(WHAT THE EXERCISE ASKS)
Reproduce the whole of the records exactly, and make sure no picture is carried into the result.
▼
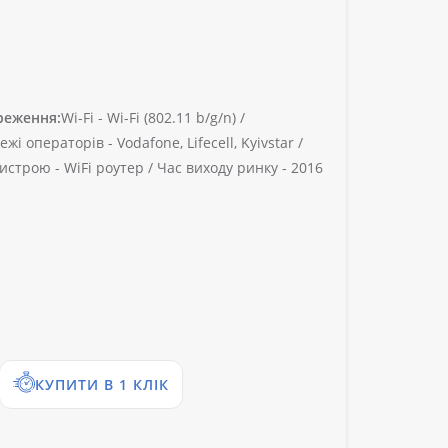
реження:
Wi-Fi -
Wi-Fi (802.11 b/g/n) /
ежі операторів -
Vodafone, Lifecell, Kyivstar /
истрою -
WiFi роутер /
Час виходу ринку -
2016
КУПИТИ В 1 КЛІК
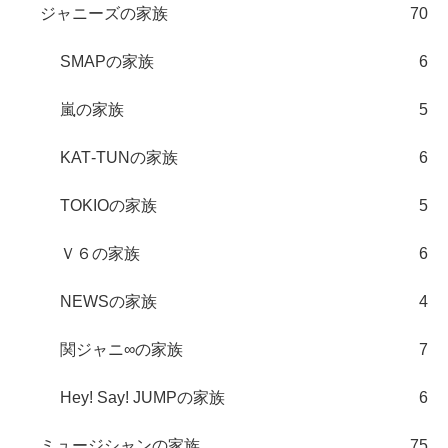
ジャニーズの家族
70
SMAPの家族
6
嵐の家族
5
KAT‐TUNの家族
6
TOKIOの家族
5
Ｖ６の家族
6
NEWSの家族
4
関ジャニ∞の家族
7
Hey! Say! JUMPの家族
6
ミュージシャンの家族
75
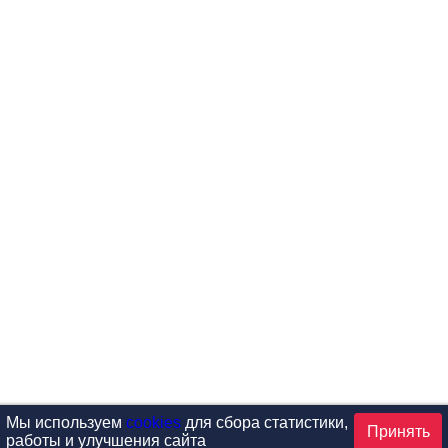
Мы используем
cookies
для сбора статистики,
Принять
работы и улучшения сайта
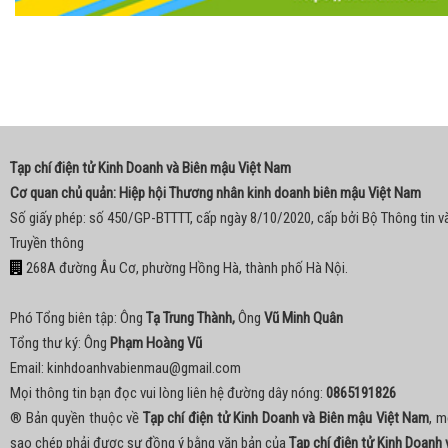
Tạp chí điện tử Kinh Doanh và Biên mậu Việt Nam
Cơ quan chủ quản: Hiệp hội Thương nhân kinh doanh biên mậu Việt Nam
Số giấy phép: số 450/GP-BTTTT, cấp ngày 8/10/2020, cấp bởi Bộ Thông tin v
Truyền thông
268A đường Âu Cơ, phường Hồng Hà, thành phố Hà Nội.
Phó Tổng biên tập: Ông
Tạ Trung Thành,
Ông
Vũ Minh Quân
Tổng thư ký: Ông
Phạm Hoàng Vũ
Email:
kinhdoanhvabienmau@gmail.com
Mọi thông tin bạn đọc vui lòng liên hệ đường dây nóng:
0865191826
® Bản quyền thuộc về
Tạp chí điện tử Kinh Doanh và Biên mậu Việt Nam
, m
sao chép phải được sự đồng ý bằng văn bản của
Tạp chí điện tử Kinh Doanh 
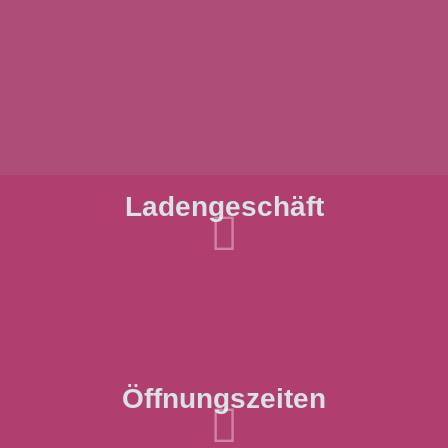
Ladengeschäft

Öffnungszeiten

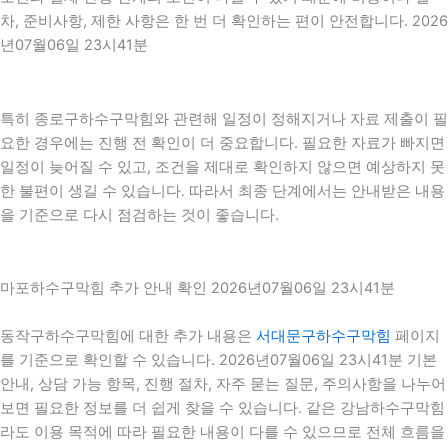
차, 준비사항, 제한 사항은 한 번 더 확인하는 편이 안전합니다. 2026
년07월06일 23시41분
특히 종로구하수구막힘와 관련해 일정이 정해지거나 자료 제출이 필
요한 경우에는 진행 전 확인이 더 중요합니다. 필요한 자료가 빠지면
일정이 늦어질 수 있고, 조건을 제대로 확인하지 않으면 예상하지 못
한 불편이 생길 수 있습니다. 따라서 최종 단계에서는 안내받은 내용
을 기준으로 다시 점검하는 것이 좋습니다.
마포하수구막힘 추가 안내 확인 2026년07월06일 23시41분
동작구하수구막힘에 대한 추가 내용은
서대문구하수구막힘
페이지
를 기준으로 확인할 수 있습니다. 2026년07월06일 23시41분 기본
안내, 상담 가능 항목, 진행 절차, 자주 묻는 질문, 주의사항을 나누어
보면 필요한 정보를 더 쉽게 찾을 수 있습니다. 같은 강남하수구막힘
라도 이용 목적에 따라 필요한 내용이 다를 수 있으므로 전체 흐름을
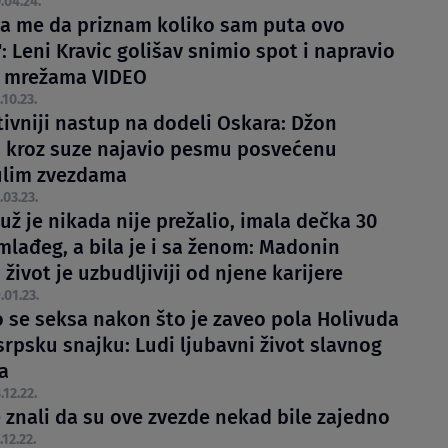
.04.24.
a me da priznam koliko sam puta ovo
: Leni Kravic golišav snimio spot i napravio
 mrežama VIDEO
.10.23.
ivniji nastup na dodeli Oskara: Džon
a kroz suze najavio pesmu posvećenu
ulim zvezdama
.03.23.
ž je nikada nije prežalio, imala dečka 30
mlađeg, a bila je i sa ženom: Madonin
 život je uzbudljiviji od njene karijere
.01.23.
 se seksa nakon što je zaveo pola Holivuda
srpsku snajku: Ludi ljubavni život slavnog
a
.12.22.
e znali da su ove zvezde nekad bile zajedno
.12.22.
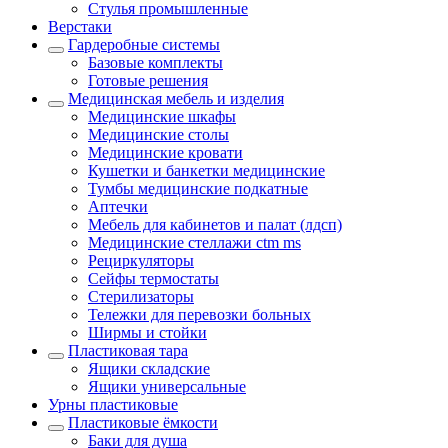
Стулья промышленные
Верстаки
Гардеробные системы
Базовые комплекты
Готовые решения
Медицинская мебель и изделия
Медицинские шкафы
Медицинские столы
Медицинские кровати
Кушетки и банкетки медицинские
Тумбы медицинские подкатные
Аптечки
Мебель для кабинетов и палат (лдсп)
Медицинские стеллажи ctm ms
Рециркуляторы
Сейфы термостаты
Стерилизаторы
Тележки для перевозки больных
Ширмы и стойки
Пластиковая тара
Ящики складские
Ящики универсальные
Урны пластиковые
Пластиковые ёмкости
Баки для душа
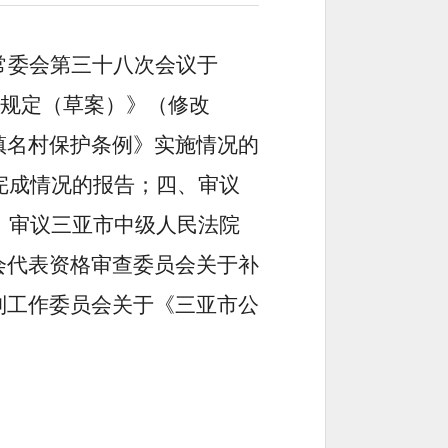
常委会第三十八次会议于
理规定（草案）》（修改
镇名村保护条例》实施情况的
完成情况的报告；四、审议
、审议三亚市中级人民法院
会代表资格审查委员会关于补
制工作委员会关于《三亚市公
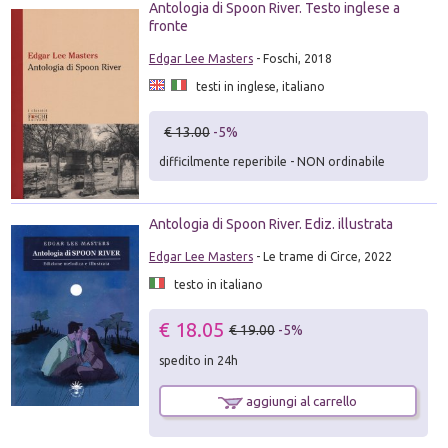
Antologia di Spoon River. Testo inglese a
fronte
Edgar Lee Masters
- Foschi, 2018
testi in inglese, italiano
€ 13.00
-5%
difficilmente reperibile - NON ordinabile
Antologia di Spoon River. Ediz. illustrata
Edgar Lee Masters
- Le trame di Circe, 2022
testo in italiano
€ 18.05
€ 19.00
-5%
spedito in 24h
aggiungi al carrello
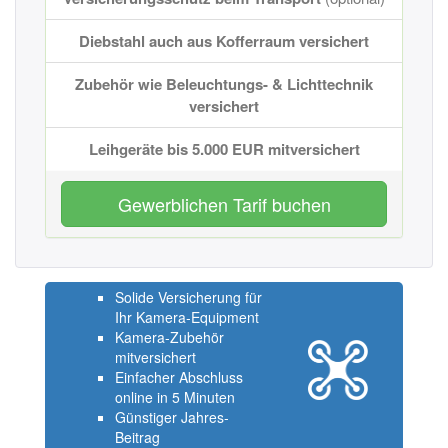
Diebstahl auch aus Kofferraum versichert
Zubehör wie Beleuchtungs- & Lichttechnik
versichert
Leihgeräte bis 5.000 EUR mitversichert
Gewerblichen Tarif buchen
Solide Versicherung für
Ihr Kamera-Equipment
Kamera-Zubehör
mitversichert
Einfacher Abschluss
online in 5 Minuten
Günstiger Jahres-
Beitrag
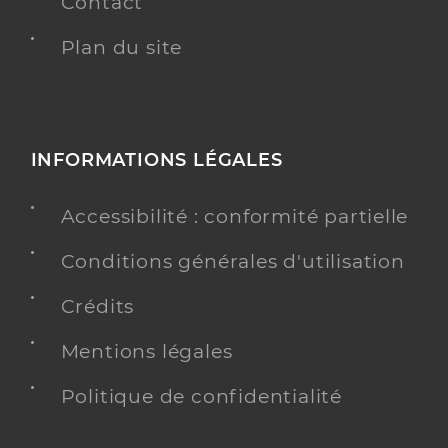
Contact
Plan du site
INFORMATIONS LÉGALES
Accessibilité : conformité partielle
Conditions générales d'utilisation
Crédits
Mentions légales
Politique de confidentialité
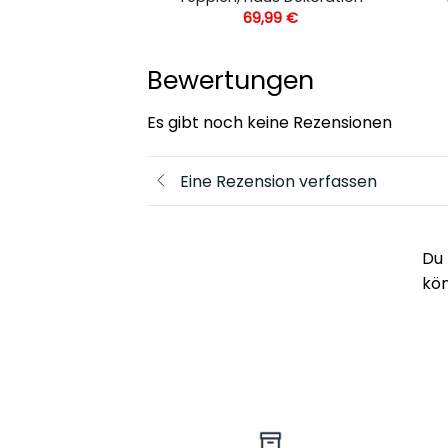
,99
€
69,99
€
Bewertungen
Es gibt noch keine Rezensionen
Eine Rezension verfassen
Du 
kö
▲
(TASK RESULT)
реження:
Wi-Fi -
Wi-Fi (802.11 b/g/n) /
ежі операторів -
Vodafone, Lifecell, Kyivstar /
истрою -
WiFi роутер /
Час виходу ринку -
2016
КУПИТИ В 1 КЛІК
ジャニーズの家族
70
SMAPの家族
6
嵐の家族
5
KAT‐TUNの家族
6
TOKIOの家族
5
Ｖ６の家族
6
NEWSの家族
4
関ジャニ∞の家族
7
Hey! Say! JUMPの家族
6
ミュージシャンの家族
75
Мы используем
cookies
для сбора статистики,
Принять
работы и улучшения сайта
Tạp chí điện tử Kinh Doanh và Biên mậu Việt Nam
Cơ quan chủ quản: Hiệp hội Thương nhân kinh doanh biên mậu Việt Nam
Số giấy phép: số 450/GP-BTTTT, cấp ngày 8/10/2020, cấp bởi Bộ Thông tin v
Truyền thông
268A đường Âu Cơ, phường Hồng Hà, thành phố Hà Nội.
Phó Tổng biên tập: Ông
Tạ Trung Thành,
Ông
Vũ Minh Quân
Tổng thư ký: Ông
Phạm Hoàng Vũ
Email:
kinhdoanhvabienmau@gmail.com
Mọi thông tin bạn đọc vui lòng liên hệ đường dây nóng:
0865191826
® Bản quyền thuộc về
Tạp chí điện tử Kinh Doanh và Biên mậu Việt Nam
, m
sao chép phải được sự đồng ý bằng văn bản của
Tạp chí điện tử Kinh Doanh 
Ladengeschäft

Öffnungszeiten

차, 준비사항, 제한 사항은 한 번 더 확인하는 편이 안전합니다. 2026
년07월06일 23시41분
특히 종로구하수구막힘와 관련해 일정이 정해지거나 자료 제출이 필
요한 경우에는 진행 전 확인이 더 중요합니다. 필요한 자료가 빠지면
일정이 늦어질 수 있고, 조건을 제대로 확인하지 않으면 예상하지 못
한 불편이 생길 수 있습니다. 따라서 최종 단계에서는 안내받은 내용
을 기준으로 다시 점검하는 것이 좋습니다.
마포하수구막힘 추가 안내 확인 2026년07월06일 23시41분
동작구하수구막힘에 대한 추가 내용은
서대문구하수구막힘
페이지
를 기준으로 확인할 수 있습니다. 2026년07월06일 23시41분 기본
안내, 상담 가능 항목, 진행 절차, 자주 묻는 질문, 주의사항을 나누어
보면 필요한 정보를 더 쉽게 찾을 수 있습니다. 같은 강남하수구막힘
라도 이용 목적에 따라 필요한 내용이 다를 수 있으므로 전체 흐름을
.04.24.
a me da priznam koliko sam puta ovo
: Leni Kravic golišav snimio spot i napravio
 mrežama VIDEO
.10.23.
ivniji nastup na dodeli Oskara: Džon
a kroz suze najavio pesmu posvećenu
ulim zvezdama
.03.23.
ž je nikada nije prežalio, imala dečka 30
mlađeg, a bila je i sa ženom: Madonin
 život je uzbudljiviji od njene karijere
.01.23.
 se seksa nakon što je zaveo pola Holivuda
srpsku snajku: Ludi ljubavni život slavnog
a
.12.22.
e znali da su ove zvezde nekad bile zajedno
.12.22.
Стулья промышленные
Верстаки
Гардеробные системы
Базовые комплекты
Готовые решения
Медицинская мебель и изделия
Медицинские шкафы
Медицинские столы
Медицинские кровати
Кушетки и банкетки медицинские
Тумбы медицинские подкатные
Аптечки
Мебель для кабинетов и палат (лдсп)
Медицинские стеллажи ctm ms
Рециркуляторы
Сейфы термостаты
Стерилизаторы
Тележки для перевозки больных
Ширмы и стойки
Пластиковая тара
Ящики складские
Ящики универсальные
Урны пластиковые
Пластиковые ёмкости
Баки для душа
常委会第三十八次会议于
理规定（草案）》（修改
镇名村保护条例》实施情况的
完成情况的报告；四、审议
、审议三亚市中级人民法院
会代表资格审查委员会关于补
制工作委员会关于《三亚市公
Antologia di Spoon River. Testo inglese a
fronte
Edgar Lee Masters
- Foschi, 2018
testi in inglese, italiano
€ 13.00
-5%
difficilmente reperibile - NON ordinabile
Antologia di Spoon River. Ediz. illustrata
Edgar Lee Masters
- Le trame di Circe, 2022
testo in italiano
€ 18.05
€ 19.00
-5%
spedito in 24h
aggiungi al carrello
Diebstahl auch aus Kofferraum versichert
Zubehör wie Beleuchtungs- & Lichttechnik
versichert
Leihgeräte bis 5.000 EUR mitversichert
Gewerblichen Tarif buchen
Solide Versicherung für
Ihr Kamera-Equipment
Kamera-Zubehör
mitversichert
Einfacher Abschluss
online in 5 Minuten
Günstiger Jahres-
Beitrag
Contact
Plan du site
INFORMATIONS LÉGALES
Accessibilité : conformité partielle
Conditions générales d'utilisation
Crédits
Mentions légales
Politique de confidentialité
,99
€
69,99
€
Bewertungen
Es gibt noch keine Rezensionen
Eine Rezension verfassen
Du 
kö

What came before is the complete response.